Anyway, we don’t ordinarily think of beauty contests as forums for political debate—too bad, really, especially when you consider that in ancient myth Paris’s (not Perez’s) judgment of such a contest caused the Trojan War.
There are exceptions. In 1974, when Rebecca King won the Miss America title, viewers complained in large numbers that King had not gushed and cried when crowned—a huge letdown for fans of mawkishness. Instead, she had accepted the prize with matter-of-fact composure, befitting a real queen. Then, after receiving the crown, she publicized her support of legalized abortion. An even bigger shit storm followed that revelation.
It seems likely that Prejean and her supporters are also right to suspect that the leaking of the compromising photographs was politically motivated, planned and carried out by gays and gay-friendly unnamed sources. I have no proof really (and neither do they), but for matters as trite as this, do I need any?
Prejean would have my unqualified sympathy if she were not now making a kind of career out of being a conservative martyr (a “free speech” martyr I could have tolerated … barely—add “martyrs” after “Brussels sprouts” in my list above) and stumping for the National Organization for Marriage (a deliberate misnomer, like “Operation Iraqi Freedom”).

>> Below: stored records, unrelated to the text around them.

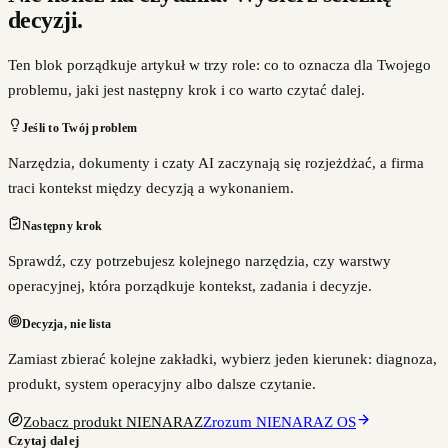
decyzji.
Ten blok porządkuje artykuł w trzy role: co to oznacza dla Twojego
problemu, jaki jest następny krok i co warto czytać dalej.
Jeśli to Twój problem
Narzędzia, dokumenty i czaty AI zaczynają się rozjeżdżać, a firma
traci kontekst między decyzją a wykonaniem.
Następny krok
Sprawdź, czy potrzebujesz kolejnego narzędzia, czy warstwy
operacyjnej, która porządkuje kontekst, zadania i decyzje.
Decyzja, nie lista
Zamiast zbierać kolejne zakładki, wybierz jeden kierunek: diagnoza,
produkt, system operacyjny albo dalsze czytanie.
Zobacz produkt NIENARAZ
Zrozum NIENARAZ OS
Czytaj dalej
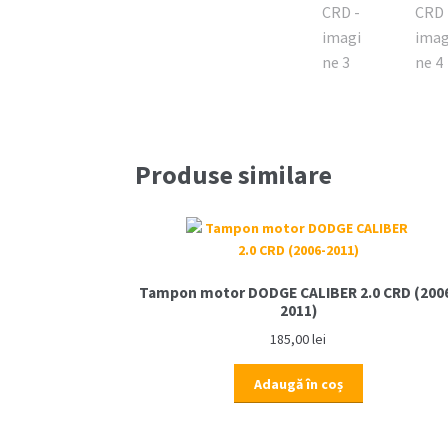
Produse similare
Tampon motor DODGE CALIBER 2.0 CRD (200
2011)
185,00
lei
Adaugă în coș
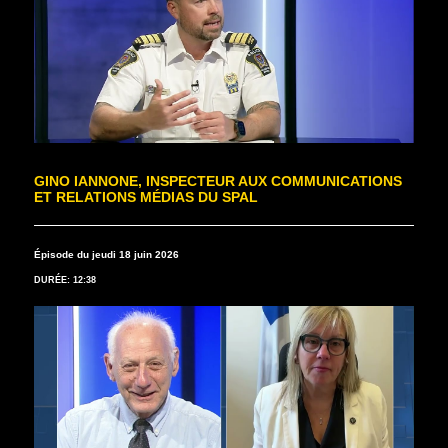
GINO IANNONE, INSPECTEUR AUX COMMUNICATIONS
ET RELATIONS MÉDIAS DU SPAL
Épisode du jeudi 18 juin 2026
DURÉE: 12:38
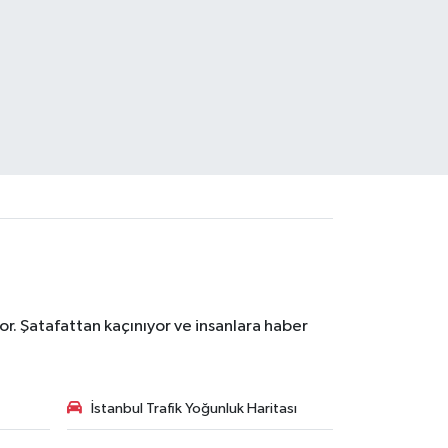
r. Şatafattan kaçınıyor ve insanlara haber
İstanbul Trafik Yoğunluk Haritası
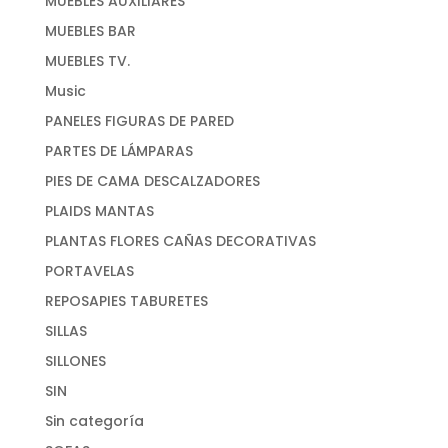
MUEBLES AUXILIARES
MUEBLES BAR
MUEBLES TV.
Music
PANELES FIGURAS DE PARED
PARTES DE LÁMPARAS
PIES DE CAMA DESCALZADORES
PLAIDS MANTAS
PLANTAS FLORES CAÑAS DECORATIVAS
PORTAVELAS
REPOSAPIES TABURETES
SILLAS
SILLONES
SIN
Sin categoría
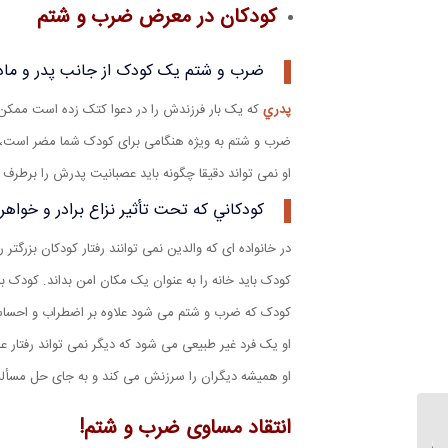
کودکان در معرض ضرب و شتم
ضرب و شتم یک کودک از جانب پدر و مادر 
پدري
که يک بار فرزندش را در دعوا کتک زده است ممکن اس
ضرب و شتم به ویژه هنگامی برای کودک شما مضر است، ک
او نمی تواند دقیقا چگونه باید عصبانیت پدرش را برطر
کودکاني كه تحت تأثير نزاع برادر و خواهران
در خانواده ای که والدین نمی توانند رفتار کودکان بزرگ
کودک باید خانه را به عنوان یک مکان امن بداند. کودک ب
کودک که ضرب و شتم می شود علاوه بر اضطراب و احساس 
او یک فرد غیر طبیعی می شود که دیگر نمی تواند رفتار عا
او همیشه دیگران را سرزنش می کند و به جای حل مسأله
انتقاد مساوی ضرب و شتم!
علت دعوا در رابطه عاشقانه
| چقدر دعوا در یک رابطه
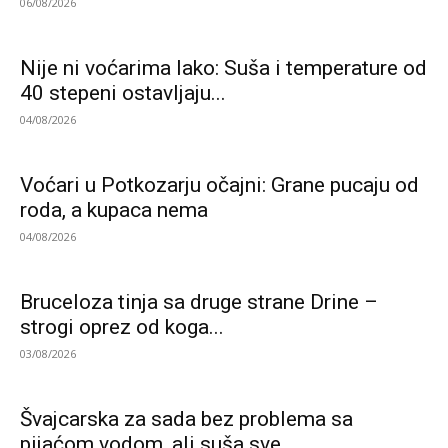
06/08/2026
Nije ni voćarima lako: Suša i temperature od
40 stepeni ostavljaju...
04/08/2026
Voćari u Potkozarju očajni: Grane pucaju od
roda, a kupaca nema
04/08/2026
Bruceloza tinja sa druge strane Drine –
strogi oprez od koga...
03/08/2026
Švajcarska za sada bez problema sa
pijaćom vodom, ali suša sve...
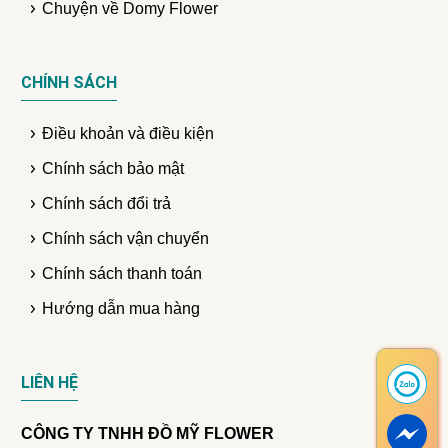
Chuyện về Domy Flower
CHÍNH SÁCH
Điều khoản và điều kiện
Chính sách bảo mật
Chính sách đổi trả
Chính sách vận chuyển
Chính sách thanh toán
Hướng dẫn mua hàng
LIÊN HỆ
CÔNG TY TNHH ĐỒ MỸ FLOWER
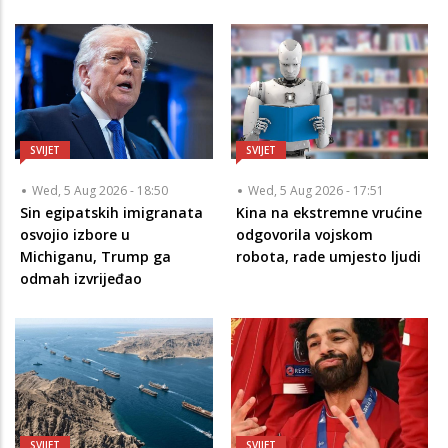
SVIJET
SVIJET
Wed, 5 Aug 2026 - 18:50
Wed, 5 Aug 2026 - 17:51
Sin egipatskih imigranata
Kina na ekstremne vrućine
osvojio izbore u
odgovorila vojskom
Michiganu, Trump ga
robota, rade umjesto ljudi
odmah izvrijeđao
SVIJET
SVIJET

I am always bored by debates in which the participants simply vie for the high moral ground, instead of judiciously inspecting and interpreting the known facts.
And I could even buy a bit more into the media coverage of Prejean if it weren’t that the Miss USA pageant ranks several rungs lower than the much needed reforms of Wall Street, health care, and the government’s policies on torture and unsupervised surveillance, and, let's face it, lower even than the upcoming new seasons of True Blood and Mad Men.